Clinical Course of Atopic Dermatitis after Dupilumab Discontinuation: A Multicenter Real-World Study.

Abstract

Introduction: Limited data exist on the clinical course of atopic dermatitis (AD) after the discontinuation of dupilumab. This study aims to assess disease progression following dupilumab discontinuation.

Methods: A multicenter, retrospective study was conducted on 208 patients with severe AD who discontinued dupilumab for reasons unrelated to inefficacy. The Eczema Area and Severity Index (EASI), Pruritus Numerical Rating Scale (P-NRS), Atopic Dermatitis Control Tool (ADCT), and Dermatology Life Quality Index (DLQI) were used to assess disease activity post-discontinuation. Kaplan-Meier analysis estimated the time and probability of disease worsening (defined as EASI >7.0, EASI increase ≥6.6, P-NRS ≥4, P-NRS increase ≥4, ADCT ≥7, ADCT increase ≥5, or DLQI increase ≥4), as well as the need to restart systemic treatment.

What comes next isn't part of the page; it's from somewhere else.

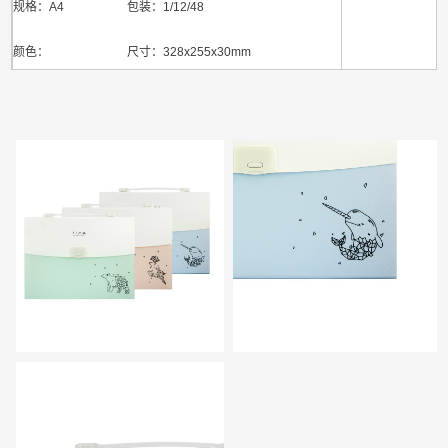
规格：A4 包装：1/12/48
颜色： 尺寸：328x255x30mm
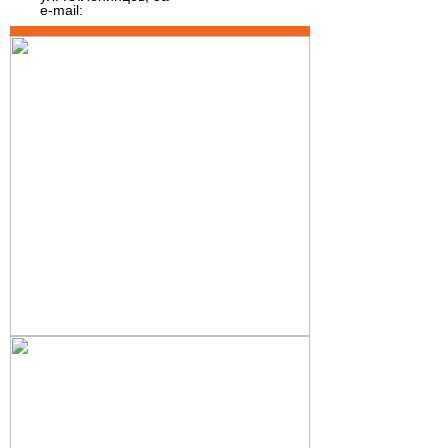
e-mail:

Results: The main reasons for discontinuing dupilumab were clinical remission or good clinical control (43.3%), patient 'decision (11.1%), and pregnancy or pregnancy's desire (20.7%). Patients with a family history of AD or non-classical phenotypes had a significantly higher likelihood of disease worsening. A significant portion (42.8%) of patients resumed systemic treatment, within a median time of 47 weeks, and a baseline median EASI score of 10.0 and a median P-NRS of 6.0. The probability of resuming systemic treatment was 25% at 31 weeks and 50% at 94 weeks. Re-initiation of dupilumab significantly improved EASI and P-NRS scores within 16 weeks.

Conclusion: Discontinuing dupilumab is associated with disease recurrence in some patients, especially those with a family history or non-classical AD. Dupilumab re-initiation is effective, leading to significant clinical improvements and supporting its use after treatment interruption.